# [Exercise requirements]
Go through the listing that follows and write it out exactly. Drop the pictures.

# [Task material]
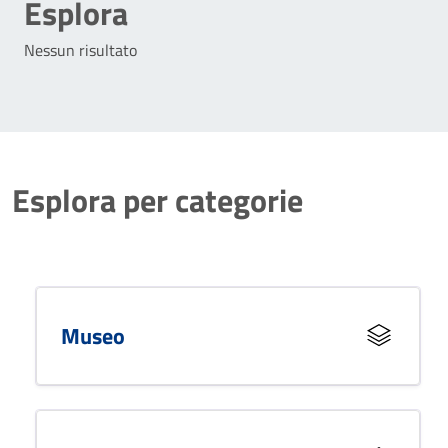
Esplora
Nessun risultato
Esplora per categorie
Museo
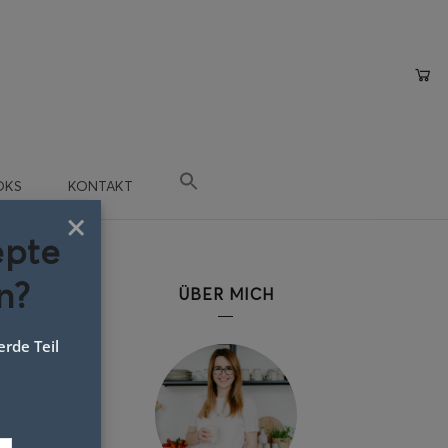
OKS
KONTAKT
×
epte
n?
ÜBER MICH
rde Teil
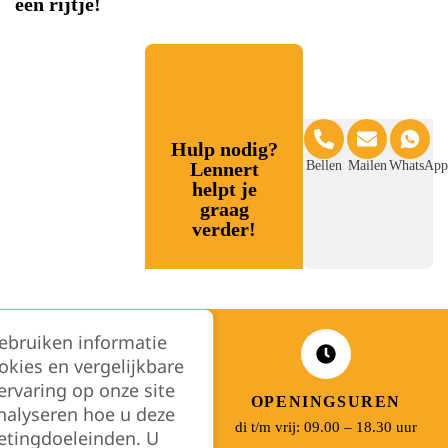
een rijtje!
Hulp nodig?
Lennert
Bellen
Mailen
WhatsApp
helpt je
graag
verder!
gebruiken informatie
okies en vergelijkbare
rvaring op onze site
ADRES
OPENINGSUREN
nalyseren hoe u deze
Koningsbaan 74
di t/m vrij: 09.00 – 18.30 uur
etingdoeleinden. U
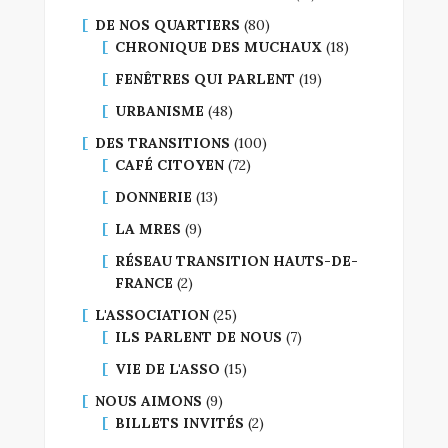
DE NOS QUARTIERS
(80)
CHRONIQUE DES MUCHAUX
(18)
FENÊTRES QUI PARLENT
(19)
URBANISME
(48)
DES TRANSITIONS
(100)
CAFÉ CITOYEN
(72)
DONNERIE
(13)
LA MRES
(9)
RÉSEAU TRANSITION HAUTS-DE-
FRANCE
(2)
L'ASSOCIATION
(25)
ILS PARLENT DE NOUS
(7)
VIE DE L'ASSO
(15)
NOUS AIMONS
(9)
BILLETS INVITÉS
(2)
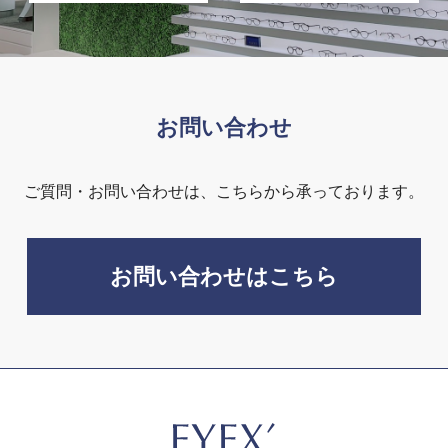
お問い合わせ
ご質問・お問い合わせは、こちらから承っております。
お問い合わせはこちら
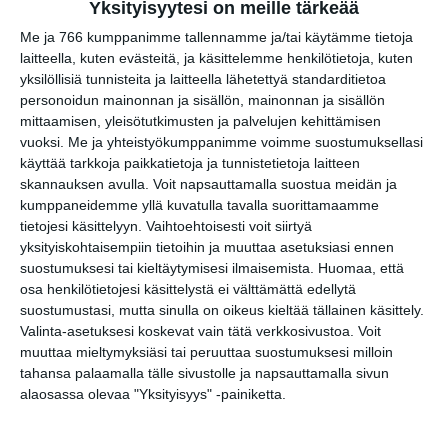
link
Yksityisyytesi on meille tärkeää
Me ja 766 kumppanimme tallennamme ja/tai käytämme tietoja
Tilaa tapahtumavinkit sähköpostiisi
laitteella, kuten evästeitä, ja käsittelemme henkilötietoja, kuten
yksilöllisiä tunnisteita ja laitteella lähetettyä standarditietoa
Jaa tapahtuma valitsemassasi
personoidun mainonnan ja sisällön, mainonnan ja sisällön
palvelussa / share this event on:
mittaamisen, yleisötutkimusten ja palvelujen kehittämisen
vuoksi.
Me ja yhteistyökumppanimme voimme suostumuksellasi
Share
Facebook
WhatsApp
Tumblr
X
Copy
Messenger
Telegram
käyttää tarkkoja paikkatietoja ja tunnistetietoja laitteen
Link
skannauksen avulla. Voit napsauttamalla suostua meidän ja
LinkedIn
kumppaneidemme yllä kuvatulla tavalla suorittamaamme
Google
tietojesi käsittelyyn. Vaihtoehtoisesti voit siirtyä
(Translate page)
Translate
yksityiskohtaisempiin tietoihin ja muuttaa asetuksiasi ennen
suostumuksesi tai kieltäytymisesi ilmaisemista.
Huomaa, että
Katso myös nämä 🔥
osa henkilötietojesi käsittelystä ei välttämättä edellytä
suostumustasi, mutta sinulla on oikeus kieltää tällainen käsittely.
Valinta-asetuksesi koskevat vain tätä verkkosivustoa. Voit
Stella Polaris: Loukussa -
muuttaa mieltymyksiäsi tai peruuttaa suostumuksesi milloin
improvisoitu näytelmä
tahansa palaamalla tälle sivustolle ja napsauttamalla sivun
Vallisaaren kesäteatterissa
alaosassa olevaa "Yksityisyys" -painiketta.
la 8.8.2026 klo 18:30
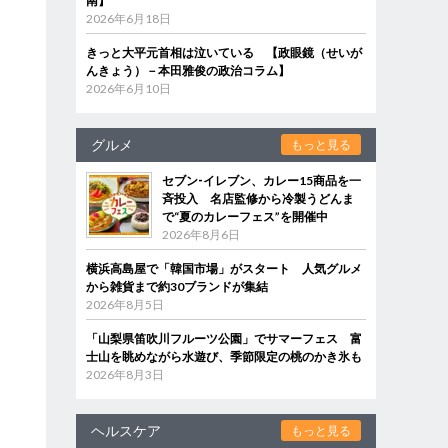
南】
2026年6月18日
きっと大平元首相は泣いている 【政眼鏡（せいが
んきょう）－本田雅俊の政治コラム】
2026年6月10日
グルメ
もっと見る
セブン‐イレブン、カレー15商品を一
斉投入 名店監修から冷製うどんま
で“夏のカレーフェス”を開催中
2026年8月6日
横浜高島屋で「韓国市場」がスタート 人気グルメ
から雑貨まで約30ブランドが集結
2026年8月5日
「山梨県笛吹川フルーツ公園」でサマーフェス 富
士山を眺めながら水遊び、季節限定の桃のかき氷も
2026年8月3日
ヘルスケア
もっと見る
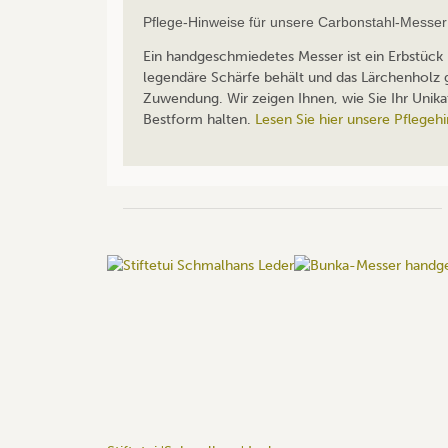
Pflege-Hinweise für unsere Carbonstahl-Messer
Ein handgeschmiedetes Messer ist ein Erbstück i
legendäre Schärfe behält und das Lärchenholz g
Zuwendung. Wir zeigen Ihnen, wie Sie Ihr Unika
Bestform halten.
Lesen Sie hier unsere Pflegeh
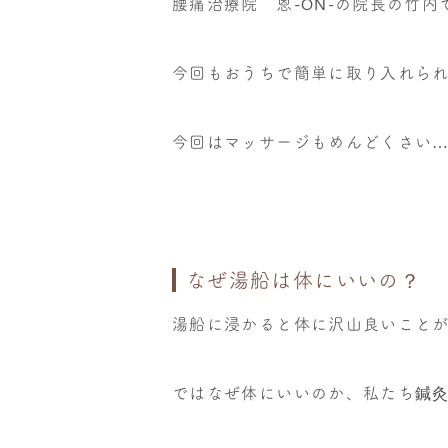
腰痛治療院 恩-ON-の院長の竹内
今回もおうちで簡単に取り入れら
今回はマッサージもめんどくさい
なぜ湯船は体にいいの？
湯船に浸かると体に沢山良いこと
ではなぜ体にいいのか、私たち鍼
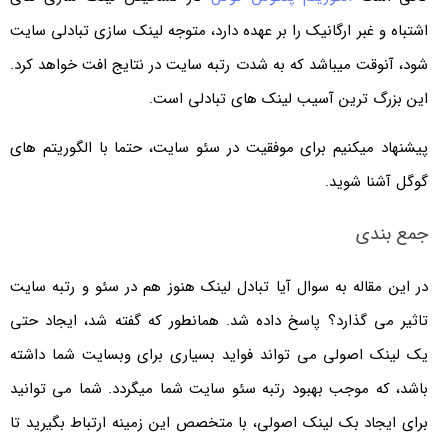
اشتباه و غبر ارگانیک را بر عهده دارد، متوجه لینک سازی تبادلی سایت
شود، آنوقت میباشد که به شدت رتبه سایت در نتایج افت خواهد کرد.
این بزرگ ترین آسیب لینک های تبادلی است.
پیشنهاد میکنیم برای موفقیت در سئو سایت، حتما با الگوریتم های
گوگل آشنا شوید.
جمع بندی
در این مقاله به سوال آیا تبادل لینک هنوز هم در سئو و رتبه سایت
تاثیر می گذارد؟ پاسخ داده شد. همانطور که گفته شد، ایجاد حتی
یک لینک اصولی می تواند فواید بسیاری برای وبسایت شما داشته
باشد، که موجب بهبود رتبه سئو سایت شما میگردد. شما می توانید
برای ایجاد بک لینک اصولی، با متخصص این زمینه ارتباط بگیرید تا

# [Output of the exercise]
Esplora
Nessun risultato
Esplora per categorie
Museo
OKS
KONTAKT
×
epte
n?
ÜBER MICH
rde Teil
een rijtje!
Hulp nodig?
Lennert
Bellen
Mailen
WhatsApp
helpt je
graag
verder!
gebruiken informatie
okies en vergelijkbare
rvaring op onze site
ADRES
OPENINGSUREN
nalyseren hoe u deze
Koningsbaan 74
di t/m vrij: 09.00 – 18.30 uur
etingdoeleinden. U
DE NOS QUARTIERS
(80)
CHRONIQUE DES MUCHAUX
(18)
FENÊTRES QUI PARLENT
(19)
URBANISME
(48)
DES TRANSITIONS
(100)
CAFÉ CITOYEN
(72)
DONNERIE
(13)
LA MRES
(9)
RÉSEAU TRANSITION HAUTS-DE-
FRANCE
(2)
L'ASSOCIATION
(25)
ILS PARLENT DE NOUS
(7)
VIE DE L'ASSO
(15)
NOUS AIMONS
(9)
BILLETS INVITÉS
(2)
お問い合わせ
ご質問・お問い合わせは、こちらから承っております。
お問い合わせはこちら
link
Yksityisyytesi on meille tärkeää
Me ja 766 kumppanimme tallennamme ja/tai käytämme tietoja
Tilaa tapahtumavinkit sähköpostiisi
laitteella, kuten evästeitä, ja käsittelemme henkilötietoja, kuten
yksilöllisiä tunnisteita ja laitteella lähetettyä standarditietoa
Jaa tapahtuma valitsemassasi
personoidun mainonnan ja sisällön, mainonnan ja sisällön
palvelussa / share this event on:
mittaamisen, yleisötutkimusten ja palvelujen kehittämisen
vuoksi.
Me ja yhteistyökumppanimme voimme suostumuksellasi
Share
Facebook
WhatsApp
Tumblr
X
Copy
Messenger
Telegram
käyttää tarkkoja paikkatietoja ja tunnistetietoja laitteen
Link
skannauksen avulla. Voit napsauttamalla suostua meidän ja
LinkedIn
kumppaneidemme yllä kuvatulla tavalla suorittamaamme
Google
tietojesi käsittelyyn. Vaihtoehtoisesti voit siirtyä
(Translate page)
Translate
yksityiskohtaisempiin tietoihin ja muuttaa asetuksiasi ennen
suostumuksesi tai kieltäytymisesi ilmaisemista.
Huomaa, että
Katso myös nämä 🔥
osa henkilötietojesi käsittelystä ei välttämättä edellytä
suostumustasi, mutta sinulla on oikeus kieltää tällainen käsittely.
Valinta-asetuksesi koskevat vain tätä verkkosivustoa. Voit
Stella Polaris: Loukussa -
muuttaa mieltymyksiäsi tai peruuttaa suostumuksesi milloin
improvisoitu näytelmä
tahansa palaamalla tälle sivustolle ja napsauttamalla sivun
Vallisaaren kesäteatterissa
alaosassa olevaa "Yksityisyys" -painiketta.
la 8.8.2026 klo 18:30
南】
2026年6月18日
きっと大平元首相は泣いている 【政眼鏡（せいが
んきょう）－本田雅俊の政治コラム】
2026年6月10日
グルメ
もっと見る
セブン‐イレブン、カレー15商品を一
斉投入 名店監修から冷製うどんま
で“夏のカレーフェス”を開催中
2026年8月6日
横浜高島屋で「韓国市場」がスタート 人気グルメ
から雑貨まで約30ブランドが集結
2026年8月5日
「山梨県笛吹川フルーツ公園」でサマーフェス 富
士山を眺めながら水遊び、季節限定の桃のかき氷も
2026年8月3日
ヘルスケア
もっと見る
Pflege-Hinweise für unsere Carbonstahl-Messer
Ein handgeschmiedetes Messer ist ein Erbstück i
legendäre Schärfe behält und das Lärchenholz g
Zuwendung. Wir zeigen Ihnen, wie Sie Ihr Unika
Bestform halten.
Lesen Sie hier unsere Pflegeh
腰痛治療院 恩-ON-の院長の竹内
今回もおうちで簡単に取り入れら
今回はマッサージもめんどくさい
なぜ湯船は体にいいの？
湯船に浸かると体に沢山良いこと
ではなぜ体にいいのか、私たち鍼
اشتباه و غبر ارگانیک را بر عهده دارد، متوجه لینک سازی تبادلی سایت
شود، آنوقت میباشد که به شدت رتبه سایت در نتایج افت خواهد کرد.
این بزرگ ترین آسیب لینک های تبادلی است.
پیشنهاد میکنیم برای موفقیت در سئو سایت، حتما با الگوریتم های
گوگل آشنا شوید.
جمع بندی
در این مقاله به سوال آیا تبادل لینک هنوز هم در سئو و رتبه سایت
تاثیر می گذارد؟ پاسخ داده شد. همانطور که گفته شد، ایجاد حتی
یک لینک اصولی می تواند فواید بسیاری برای وبسایت شما داشته
باشد، که موجب بهبود رتبه سئو سایت شما میگردد. شما می توانید
برای ایجاد بک لینک اصولی، با متخصص این زمینه ارتباط بگیرید تا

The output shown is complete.